BRAF mutant CRC had a distinct pathology and clinical course. The BEACON trial showed the effectiveness of cetuximab plus encorafenib plus binimetinib in BRAF mutant metastatic CRC patients [20]. In contrast to previous studies, the BEACON trial concluded that triplet inhibition of epidermal growth factor receptor (EGFR), BRAF, and mitogen-activated protein kinase kinase (MEK) was associated with better outcomes than BRAF inhibition alone [20,21]. In our study, the BRAF mutation rate was 15.4% and 9.5% in the primary and metastatic tissues. There are no data for the use of BRAF inhibition in the adjuvant setting. However, stage II-III CRC patients with BRAFV600E mutation had worse outcomes. BRAF inhibition in the early stages of colon cancer may be considered a new therapeutic target in those patients. We need more results from clinical trials.

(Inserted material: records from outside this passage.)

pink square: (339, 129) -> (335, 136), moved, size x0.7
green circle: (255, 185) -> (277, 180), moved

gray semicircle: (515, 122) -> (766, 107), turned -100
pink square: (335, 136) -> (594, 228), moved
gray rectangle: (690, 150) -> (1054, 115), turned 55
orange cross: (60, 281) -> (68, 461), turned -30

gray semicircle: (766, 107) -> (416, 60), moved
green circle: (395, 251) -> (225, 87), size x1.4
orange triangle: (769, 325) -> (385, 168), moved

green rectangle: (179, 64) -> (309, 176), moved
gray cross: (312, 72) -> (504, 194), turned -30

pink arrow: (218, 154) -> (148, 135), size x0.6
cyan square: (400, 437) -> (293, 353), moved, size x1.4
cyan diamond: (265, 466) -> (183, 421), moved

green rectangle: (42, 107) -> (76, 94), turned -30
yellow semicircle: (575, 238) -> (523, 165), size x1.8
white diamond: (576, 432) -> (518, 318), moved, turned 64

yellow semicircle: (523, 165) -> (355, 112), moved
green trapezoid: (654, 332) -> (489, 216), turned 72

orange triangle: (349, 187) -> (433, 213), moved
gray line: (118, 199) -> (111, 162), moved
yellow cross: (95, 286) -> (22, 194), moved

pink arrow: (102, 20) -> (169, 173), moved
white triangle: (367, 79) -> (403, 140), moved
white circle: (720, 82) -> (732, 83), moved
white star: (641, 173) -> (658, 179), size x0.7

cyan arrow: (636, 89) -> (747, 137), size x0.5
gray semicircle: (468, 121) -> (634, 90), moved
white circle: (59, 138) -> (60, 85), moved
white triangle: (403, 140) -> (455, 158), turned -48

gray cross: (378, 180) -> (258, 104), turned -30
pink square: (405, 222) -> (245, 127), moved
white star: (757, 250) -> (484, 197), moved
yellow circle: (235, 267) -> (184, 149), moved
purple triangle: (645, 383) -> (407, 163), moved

Racial diversity may affect the genomic landscape in tumorigenesis. In a study that compared the BRAF and KRAS mutations, Asians had fewer BRAF and KRAS mutations than white and black patients [22]. However, in the literature, there were no data for comparing primary and metastatic colon cancer tissues in different races. In our study, we revealed that primary and metastatic cancer tissues had a similar actionable genomic landscape in Asian and black patients in contrast to white patients. In white patients, BRAF and MMR gene mutations were higher in the primary tumor tissue than in the metastatic tumor tissue.

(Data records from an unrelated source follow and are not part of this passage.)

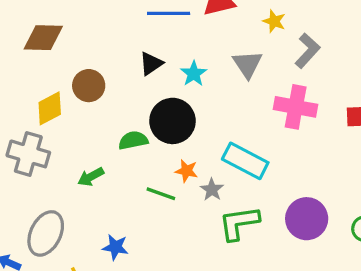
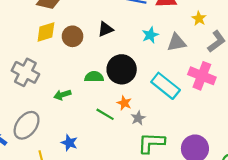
black triangle: (151, 64) -> (105, 29), moved
gray triangle: (247, 64) -> (177, 42), turned 42
cyan star: (194, 74) -> (150, 35), moved
yellow diamond: (50, 108) -> (46, 32), moved
cyan rectangle: (245, 161) -> (166, 86), moved

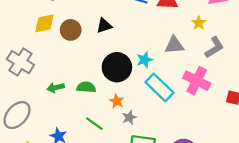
cyan star: (150, 35) -> (144, 60), moved
green semicircle: (94, 77) -> (86, 87), moved
green line: (105, 114) -> (94, 124), moved

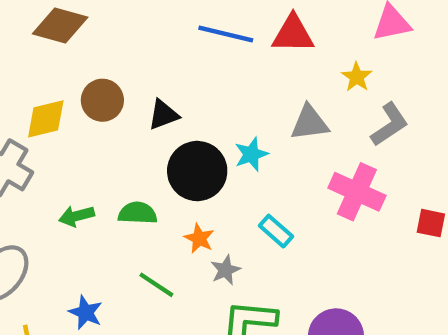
yellow diamond: (44, 23) -> (46, 119), moved
black triangle: (104, 26) -> (163, 115), moved
cyan rectangle: (160, 87) -> (276, 231), moved, size x0.6

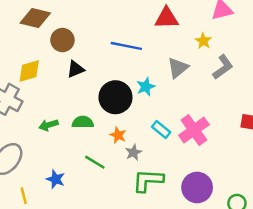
blue line: (226, 34) -> (126, 46), moved
brown circle: (102, 100) -> (62, 40), moved
black triangle: (163, 115) -> (76, 69), moved
gray triangle: (310, 123) -> (178, 68), turned -30
pink cross: (357, 192) -> (194, 130), moved, turned 32

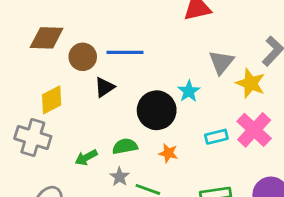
yellow star: (203, 41) -> (251, 83), moved, size x1.5
blue line: (126, 46) -> (125, 52), moved
cyan rectangle: (161, 129) -> (216, 137), turned -42
gray star: (133, 152) -> (120, 177), moved

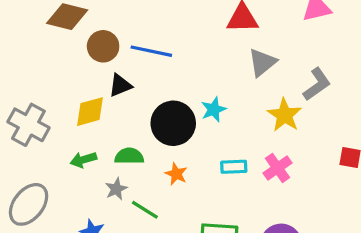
gray triangle: (221, 62) -> (262, 62), moved
yellow diamond: (52, 100) -> (90, 112), moved
pink cross: (254, 130) -> (278, 168), size x0.7

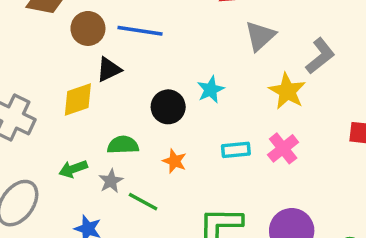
black circle: (173, 123) -> (168, 107), size x0.7
green arrow: (83, 160) -> (73, 169), moved

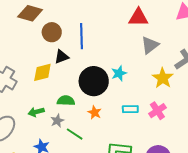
blue line: (140, 31) -> (81, 36), turned 75
black circle: (168, 107) -> (94, 81), size x1.5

Our study has several limitations. First, the AACR GENIE project does not include the data for survival and cancer treatment. That is why we did not evaluate the impact of genomic alterations on the survival outcomes. In addition, we did not interpret the effect of adjuvant treatment on the tumor heterogeneity between the primary and metastatic tissues. Second, we did not assess the BRAF mutations in detail. In colon cancer patients, the majority of BRAF mutations involve BRAFV600E mutation. However, the other BRAF mutations can be observed in CRC patients. Furthermore, clinical course and prognosis are better in non-V600E BRAF mutant CRC patients [23]. Third, we included only two gene alterations in the concordance analysis. We did not assess NRAS mutation, ERBB2 amplification, and NTRK1 and NTRK3 fusions due to the scarce number of patients. Fourth, we did not have data for the tumor location in the primary tumors. It is well known that right-sided and left-sided tumors have different genomic alteration landscapes [24]. The proportion of samples from the right or left-sided tumors might have affected the results of our study.

Conclusions

In conclusion, this study had the largest number of colon cancer patients that evaluated the actionable genomic alterations in primary and metastatic colon cancer tissues. BRAF and MMR gene alterations were more frequent in the primary tumor tissues than the metastatic tumor tissues.